Alexandre Laizet, Deputy Chief Executive Officer of Capital B, speaking at BTC Prague 2026, described Bitcoin treasury companies as an emerging bridge between traditional corporate finance and digital asset markets.

Rather than focusing solely on accumulating Bitcoin, Laizet outlined a model where companies actively use equity issuance and Bitcoin-backed capital market instruments to increase Bitcoin exposure on a per-share basis over time. His argument was that Bitcoin treasury companies represent more than investment vehicles, they are financial structures that integrate Bitcoin into corporate balance sheets and conventional capital markets.

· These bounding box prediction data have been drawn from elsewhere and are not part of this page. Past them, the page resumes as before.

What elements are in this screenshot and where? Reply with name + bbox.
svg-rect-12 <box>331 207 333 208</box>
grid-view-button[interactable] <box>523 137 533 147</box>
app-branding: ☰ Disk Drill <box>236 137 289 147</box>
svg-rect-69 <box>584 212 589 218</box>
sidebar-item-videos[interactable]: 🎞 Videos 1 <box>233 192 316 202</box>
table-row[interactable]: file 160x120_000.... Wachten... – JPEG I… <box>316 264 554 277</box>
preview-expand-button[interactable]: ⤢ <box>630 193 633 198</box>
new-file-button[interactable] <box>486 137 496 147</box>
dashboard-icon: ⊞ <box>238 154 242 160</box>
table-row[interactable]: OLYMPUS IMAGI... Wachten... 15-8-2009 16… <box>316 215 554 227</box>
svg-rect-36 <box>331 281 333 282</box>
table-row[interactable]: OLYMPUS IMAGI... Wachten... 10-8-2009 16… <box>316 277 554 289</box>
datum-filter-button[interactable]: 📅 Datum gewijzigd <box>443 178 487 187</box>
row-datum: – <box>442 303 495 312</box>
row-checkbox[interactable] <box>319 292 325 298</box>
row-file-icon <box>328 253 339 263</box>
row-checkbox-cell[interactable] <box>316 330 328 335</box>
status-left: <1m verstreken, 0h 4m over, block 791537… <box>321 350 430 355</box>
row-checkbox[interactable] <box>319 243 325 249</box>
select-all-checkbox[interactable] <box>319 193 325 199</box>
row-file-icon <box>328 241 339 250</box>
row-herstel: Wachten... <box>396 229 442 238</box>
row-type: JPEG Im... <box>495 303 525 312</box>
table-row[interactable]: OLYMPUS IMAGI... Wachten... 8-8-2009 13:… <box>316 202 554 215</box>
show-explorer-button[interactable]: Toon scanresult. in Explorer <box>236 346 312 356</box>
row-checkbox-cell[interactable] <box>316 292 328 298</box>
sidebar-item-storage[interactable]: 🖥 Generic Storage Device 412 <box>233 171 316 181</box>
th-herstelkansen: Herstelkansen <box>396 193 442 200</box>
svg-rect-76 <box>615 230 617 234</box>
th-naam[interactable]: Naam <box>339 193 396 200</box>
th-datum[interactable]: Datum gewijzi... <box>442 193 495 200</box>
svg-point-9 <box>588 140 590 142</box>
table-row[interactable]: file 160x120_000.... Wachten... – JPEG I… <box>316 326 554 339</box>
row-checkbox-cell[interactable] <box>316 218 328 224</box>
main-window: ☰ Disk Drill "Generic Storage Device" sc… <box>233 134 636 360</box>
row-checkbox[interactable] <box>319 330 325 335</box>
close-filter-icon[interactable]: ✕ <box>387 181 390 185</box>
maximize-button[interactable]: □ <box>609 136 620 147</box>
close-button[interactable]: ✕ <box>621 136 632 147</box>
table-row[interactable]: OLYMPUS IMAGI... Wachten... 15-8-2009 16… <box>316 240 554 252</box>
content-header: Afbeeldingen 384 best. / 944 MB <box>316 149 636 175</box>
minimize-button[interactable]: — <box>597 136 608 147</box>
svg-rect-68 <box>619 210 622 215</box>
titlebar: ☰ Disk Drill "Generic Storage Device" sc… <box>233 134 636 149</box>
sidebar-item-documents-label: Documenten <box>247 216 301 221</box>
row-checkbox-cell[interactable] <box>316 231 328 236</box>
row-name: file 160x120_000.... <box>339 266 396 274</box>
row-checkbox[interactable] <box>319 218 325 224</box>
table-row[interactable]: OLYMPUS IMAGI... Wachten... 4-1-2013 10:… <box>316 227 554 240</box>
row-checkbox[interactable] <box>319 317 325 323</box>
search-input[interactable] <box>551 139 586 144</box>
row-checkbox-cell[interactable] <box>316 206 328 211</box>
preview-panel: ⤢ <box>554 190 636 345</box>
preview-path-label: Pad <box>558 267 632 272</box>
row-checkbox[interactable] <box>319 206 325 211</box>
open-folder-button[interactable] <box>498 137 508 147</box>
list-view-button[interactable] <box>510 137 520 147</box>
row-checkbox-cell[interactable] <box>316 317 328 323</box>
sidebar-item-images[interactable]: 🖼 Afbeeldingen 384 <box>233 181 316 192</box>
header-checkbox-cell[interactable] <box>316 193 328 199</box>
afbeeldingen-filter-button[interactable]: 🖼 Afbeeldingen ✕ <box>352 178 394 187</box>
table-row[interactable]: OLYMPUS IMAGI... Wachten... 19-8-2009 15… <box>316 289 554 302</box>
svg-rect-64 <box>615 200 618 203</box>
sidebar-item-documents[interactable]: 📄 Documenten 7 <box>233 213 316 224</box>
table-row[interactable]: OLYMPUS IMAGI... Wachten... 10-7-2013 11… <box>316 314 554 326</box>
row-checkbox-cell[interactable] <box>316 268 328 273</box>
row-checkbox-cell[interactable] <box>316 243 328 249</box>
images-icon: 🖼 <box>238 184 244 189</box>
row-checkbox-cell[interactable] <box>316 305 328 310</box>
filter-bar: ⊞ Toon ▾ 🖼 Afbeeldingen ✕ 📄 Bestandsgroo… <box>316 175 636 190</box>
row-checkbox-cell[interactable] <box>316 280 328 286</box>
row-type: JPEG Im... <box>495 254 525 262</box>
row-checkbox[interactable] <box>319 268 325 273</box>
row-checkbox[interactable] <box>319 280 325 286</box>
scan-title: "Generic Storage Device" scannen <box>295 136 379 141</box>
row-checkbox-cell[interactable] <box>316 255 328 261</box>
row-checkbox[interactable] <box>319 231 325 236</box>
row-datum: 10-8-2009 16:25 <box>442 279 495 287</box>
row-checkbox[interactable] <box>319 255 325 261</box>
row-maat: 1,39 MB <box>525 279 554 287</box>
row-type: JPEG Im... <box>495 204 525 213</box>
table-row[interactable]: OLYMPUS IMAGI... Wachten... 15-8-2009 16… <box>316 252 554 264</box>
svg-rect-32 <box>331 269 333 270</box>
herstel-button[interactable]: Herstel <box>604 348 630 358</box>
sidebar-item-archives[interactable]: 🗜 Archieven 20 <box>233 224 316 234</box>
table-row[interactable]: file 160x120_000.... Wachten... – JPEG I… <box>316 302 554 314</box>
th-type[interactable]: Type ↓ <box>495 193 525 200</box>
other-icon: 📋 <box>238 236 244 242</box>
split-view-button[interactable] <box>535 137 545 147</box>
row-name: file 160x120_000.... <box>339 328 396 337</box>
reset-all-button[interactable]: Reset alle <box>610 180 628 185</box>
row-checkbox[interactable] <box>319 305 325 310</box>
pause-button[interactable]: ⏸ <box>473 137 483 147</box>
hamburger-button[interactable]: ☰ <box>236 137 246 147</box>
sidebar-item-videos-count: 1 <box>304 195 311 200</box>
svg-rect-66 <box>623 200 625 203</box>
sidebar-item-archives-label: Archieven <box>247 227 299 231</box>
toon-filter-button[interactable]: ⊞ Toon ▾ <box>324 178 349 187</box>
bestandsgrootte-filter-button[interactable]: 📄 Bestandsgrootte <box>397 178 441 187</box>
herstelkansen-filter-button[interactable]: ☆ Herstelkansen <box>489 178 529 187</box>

He also highlighted the role of Bitcoin-backed credit and perpetual financing instruments, suggesting that these products could broaden institutional participation by giving companies additional tools to manage capital while maintaining Bitcoin exposure.

The structural takeaway:

✅ Corporate treasury companies creating new institutional pathways
✅ Capital markets integrating Bitcoin-backed financing
✅ Bitcoin per-share metrics reshaping treasury strategies
✅ Traditional financial infrastructure converging with digital assets

The broader implication is that institutional adoption may increasingly be driven by corporate finance innovation rather than direct asset purchases alone. As capital markets develop around Bitcoin-backed instruments, companies may gain new ways to raise capital, manage balance sheets, and participate in the digital asset economy through familiar financial structures.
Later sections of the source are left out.